Tornadoes are caused by powerful thunderstorms that have the right mix of unstable air and changing winds with height. These conditions make rising air spin and can focus that spin into a tight, fast-moving column that reaches the ground.
Key ingredients
Tornadoes almost always form from severe thunderstorms in air that is warm, moist, and unstable near the ground with cooler, drier air above, which encourages strong updrafts. Another critical ingredient is wind shear, meaning wind speed and/or direction change significantly with height, which creates horizontal spin in the atmosphere that storms can tilt upright.
Role of supercells
The most destructive tornadoes usually come from supercell thunderstorms, which are storms with a long-lived, rotating updraft called a mesocyclone. In these storms, the rotating updraft and surrounding downdrafts concentrate and stretch the rotation, increasing its speed until a visible funnel and then a tornado can develop.

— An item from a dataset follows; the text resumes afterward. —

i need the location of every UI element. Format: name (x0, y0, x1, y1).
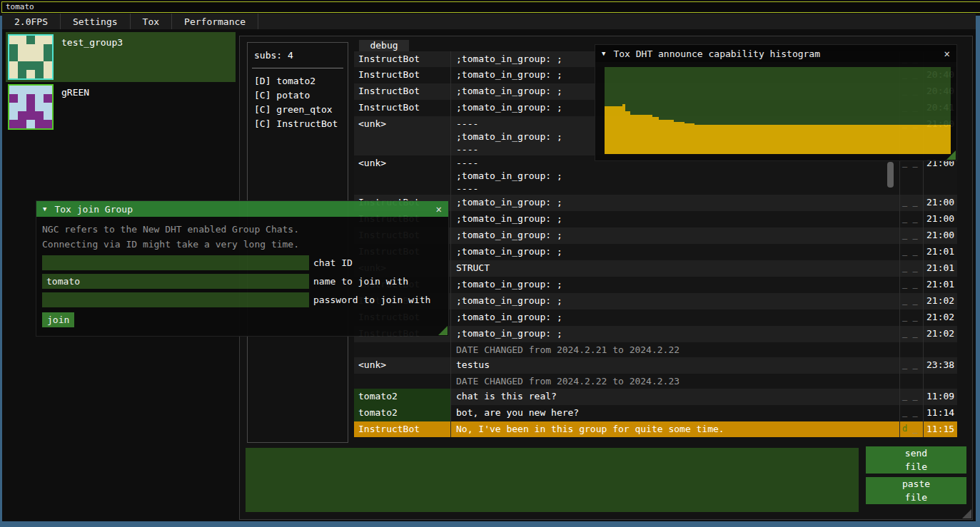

How the funnel reaches the ground
Inside the storm, rising warm, humid air and descending cool air interact, creating sharp temperature and pressure contrasts around the rotating core. As the rotation is stretched and pressure near the ground drops, a condensation funnel can extend downward; once this rotating column reaches the surface, it is a tornado.
Other situations that can produce tornadoes
Not all tornadoes come from classic Great Plains supercells; some form from smaller storms, squall lines, or along boundaries such as cold fronts and dry lines where air masses sharply meet. Tropical storms and hurricanes can also spawn tornadoes, typically in the outer rainbands on the right-front side of the storm as it moves inland.